Eggenberger et al. (2015) investigated the effect of cognitive training in conjunction with physical activity on cognitive function in older persons. Verbal memory training with treadmill walking (MEMORY), virtual reality-based video game dancing (DANCE), and treadmill walking alone (PHYS) were the three groups of participants aged ≥70 years. Standardized assessments involved The Wechsler Adult Intelligence Scale-Revised (WAIS-R) was used to assess cognitive ability using the Digit Symbol Substitution Task (DSST), Executive Control Task, and Trail Making Test Part B (TMTB). According to their findings, cognitive-physical training considerably improved working memory, executive functioning, and attention switching, especially when used in a dual-task setting. The duration of the intervention also affected how much progress was observed.35

The effects of dual-task training on gait performance of 65-year-olds with type 2 diabetes or older were also examined by Hewston et al. (2013). Participants were assigned to either the healthy control group (HC) or diabetes group (T2DM). Participants in the study completed a 6-meter path at their maximum and preferred walking speeds while completing a motor task (carrying a basket) or a cognitive task (serial subtraction). They found that the gait speed of people with type 2 diabetes was slower than that of people in good health. According to this study, dual-task training considerably improved gait performance in older adults with diabetes. This may be a useful strategy for enhancing motor function in this population.36

The current investigation assessed the impact of the CMDBT in conjunction with aerobic workouts on cognitive function and muscle strength in individuals with T2DM. The Montreal Cognitive Assessment (MoCA) scores showed a statistically significant improvement. the 30-minute CMDBT sessions, which were followed by 30-minute moderate-intensity aerobic and resistance training, were economical and therapist-friendly. It is a good choice for inpatient rehabilitation settings because it is organized and time efficient. Additionally, according to the post-test results, Group A (CMDBT) showed more cognitive improvements than Group B (conventional therapy alone). This demonstrates CMDBT’s potential of the CMDBT as a successful cognitive rehabilitation intervention for patients with type 2 diabetes. Given these results, CMDBT should be used in clinical settings and in future studies to maximize its use in metabolic disorders and neurorehabilitation and further investigate its therapeutic advantages.

Conclusion

According to this study, 12 weeks of cognitive motor dual-task training produced substantial improvements in cognitive function in patients with type 2 diabetes. The results showed that cognitive motor dual-task training and aerobic exercises significantly increased post-interventional values within the groups; however, when group comparisons were made, cognitive motor dual-task training showed a statistically significant improvement in cognitive function compared to moderate-intensity aerobic exercises. The present findings provide a strong foundation for further studies and clinical implementation of CMDTT in improving cognitive T2DM patients’ function and general quality of life.

Limitations of the study

  • • The study includes small sample size, the study did not include long term follow up.
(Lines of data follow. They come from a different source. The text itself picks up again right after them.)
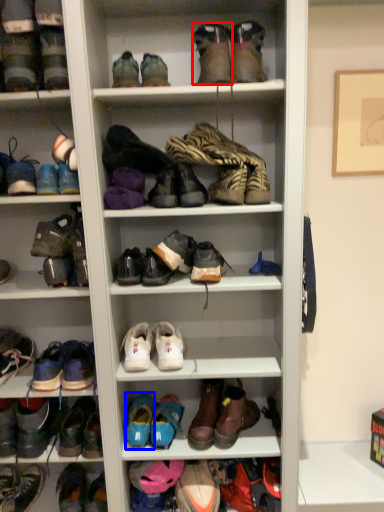 Question: Which of the following is the farthest to the observer, shoe (highlighted by a red box) or shoe (highlighted by a blue box)?

Choices:
 (A) shoe
 (B) shoe

Answer: (B) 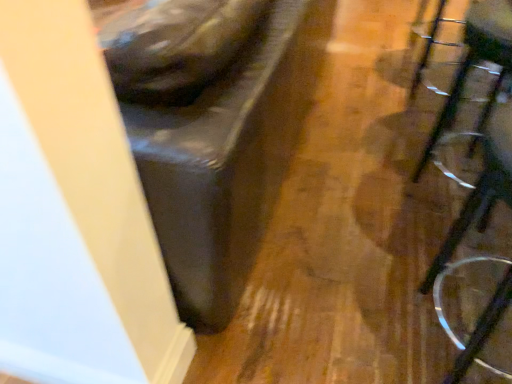 Question: Considering the relative sizes of clear plastic swivel chair at right and clear plastic glasses at right in the image provided, is clear plastic swivel chair at right shorter than clear plastic glasses at right?

Choices:
 (A) no
 (B) yes

Answer: (B)

Question: Is clear plastic swivel chair at right bigger than clear plastic glasses at right?

Choices:
 (A) yes
 (B) no

Answer: (B)

Question: Is clear plastic swivel chair at right smaller than clear plastic glasses at right?

Choices:
 (A) no
 (B) yes

Answer: (B)

Question: From the image's perspective, is clear plastic swivel chair at right under clear plastic glasses at right?

Choices:
 (A) no
 (B) yes

Answer: (A)

Question: Is clear plastic swivel chair at right facing towards clear plastic glasses at right?

Choices:
 (A) no
 (B) yes

Answer: (A)

Question: Is clear plastic swivel chair at right next to clear plastic glasses at right?

Choices:
 (A) yes
 (B) no

Answer: (B)

Question: Can you confirm if clear plastic glasses at right is shorter than clear plastic swivel chair at right?

Choices:
 (A) yes
 (B) no

Answer: (B)

Question: Does clear plastic glasses at right touch clear plastic swivel chair at right?

Choices:
 (A) no
 (B) yes

Answer: (A)

Question: From a real-world perspective, is clear plastic glasses at right physically below clear plastic swivel chair at right?

Choices:
 (A) yes
 (B) no

Answer: (B)

Question: From a real-world perspective, is clear plastic glasses at right on top of clear plastic swivel chair at right?

Choices:
 (A) yes
 (B) no

Answer: (A)

Question: Considering the relative sizes of clear plastic glasses at right and clear plastic swivel chair at right in the image provided, is clear plastic glasses at right bigger than clear plastic swivel chair at right?

Choices:
 (A) yes
 (B) no

Answer: (A)

Question: Is clear plastic glasses at right to the left of clear plastic swivel chair at right from the viewer's perspective?

Choices:
 (A) yes
 (B) no

Answer: (A)

Question: From the image's perspective, is clear plastic glasses at right located above or below clear plastic swivel chair at right?

Choices:
 (A) below
 (B) above

Answer: (A) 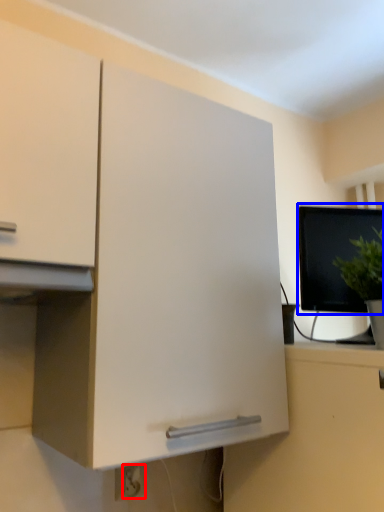 Question: Which point is closer to the camera, electric outlet (highlighted by a red box) or computer monitor (highlighted by a blue box)?

Choices:
 (A) electric outlet
 (B) computer monitor

Answer: (A) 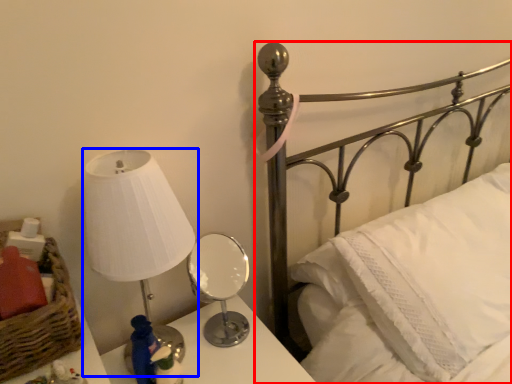 Question: Among these objects, which one is farthest to the camera, bed (highlighted by a red box) or lamp (highlighted by a blue box)?

Choices:
 (A) bed
 (B) lamp

Answer: (B) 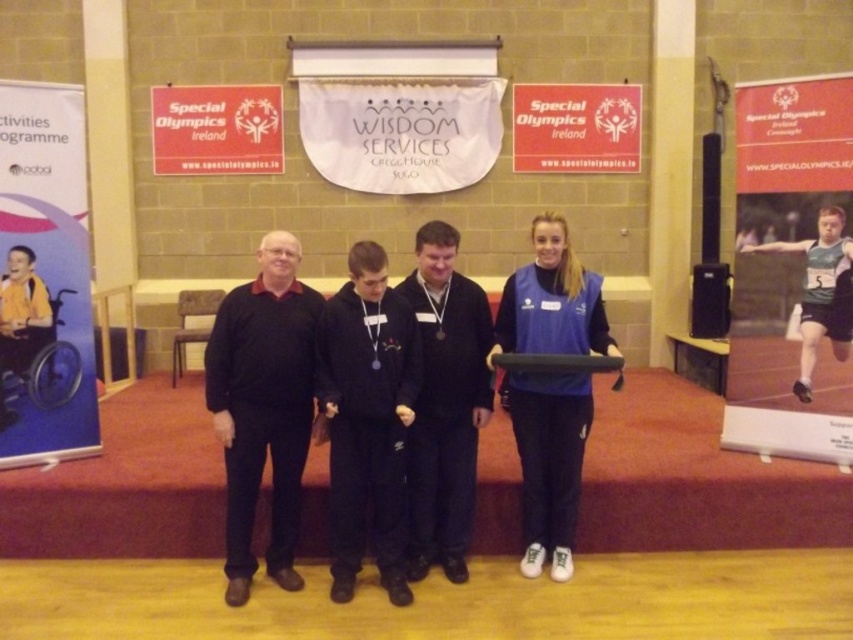 Which is below, black matte sweater at center or black fleece at center?

black fleece at center is below.

What do you see at coordinates (263, 406) in the screenshot? The width and height of the screenshot is (853, 640). I see `black matte sweater at center` at bounding box center [263, 406].

Image resolution: width=853 pixels, height=640 pixels. I want to click on black matte sweater at center, so click(263, 406).

Can you confirm if blue fabric vest at center is positioned below green athletic uniform at center?

Yes.

Identify the location of blue fabric vest at center. (549, 461).

Which is behind, point (534, 310) or point (842, 312)?

Point (842, 312)

The height and width of the screenshot is (640, 853). I want to click on blue fabric vest at center, so click(x=549, y=461).

Is black fleece at center shorter than blue fabric vest at center?

Yes.

What are the coordinates of `black fleece at center` in the screenshot? It's located at (366, 419). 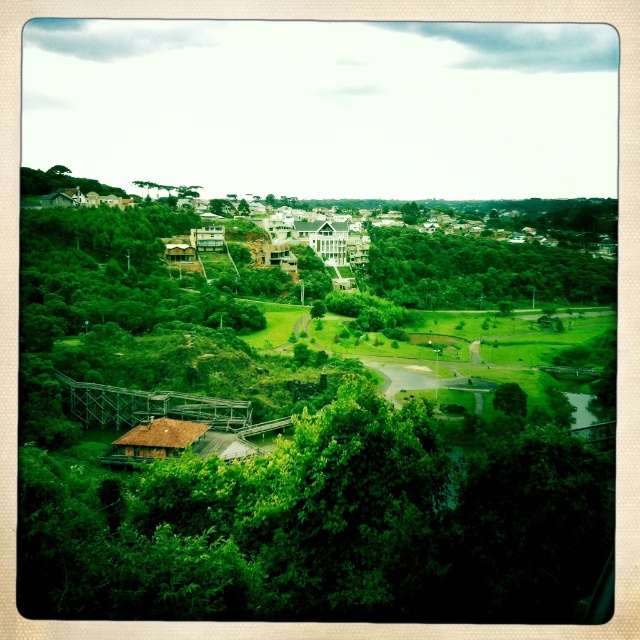 Question: Which point appears closest to the camera in this image?

Choices:
 (A) (522, 282)
 (B) (481, 513)

Answer: (B)

Question: Which object is positioned farthest from the green leafy tree at center?

Choices:
 (A) green grassy field at center
 (B) green leafy trees at center-right
 (C) green leafy tree at upper left

Answer: (C)

Question: Is green leafy tree at center thinner than green grassy field at center?

Choices:
 (A) yes
 (B) no

Answer: (B)

Question: Can you confirm if green leafy tree at center is positioned to the right of green grassy field at center?

Choices:
 (A) yes
 (B) no

Answer: (B)

Question: Which is nearer to the green leafy tree at upper left?

Choices:
 (A) green leafy tree at center
 (B) green grassy field at center

Answer: (A)

Question: Does green leafy tree at center have a smaller size compared to green grassy field at center?

Choices:
 (A) yes
 (B) no

Answer: (B)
  • • This study sample size was relatively small to detect the effects of cognitive motor dual-task training (CMDTT) on cognitive function in patients with type 2 diabetes mellitus.

Recommandations of the study

  • • Follow-up programs can be included to assess the short- and long-term effects of the treatment.

  • • Further studies should be conducted to evaluate the effects of cognitive motor dual-task training in other conditions.

  • • The effects of cognitive motor dual-task training on other types of diabetes and its complications should be studied.

  • • Further study should include more measurement tools like fMRI.

Ethics and consent statement

This study was conducted in accordance with the Declaration of Helsinki and was approved by an institutional ethics committee on 30-12-2023 at the Apollo Institute of Medical Science and Research, Chittoor, Andhra Pradesh, India. Ethics Committee Number: PG/35/IEC/AIMSR/2023. Written informed consent was obtained from all participants. The study conducted as per guideline of Declaration of Helsinki.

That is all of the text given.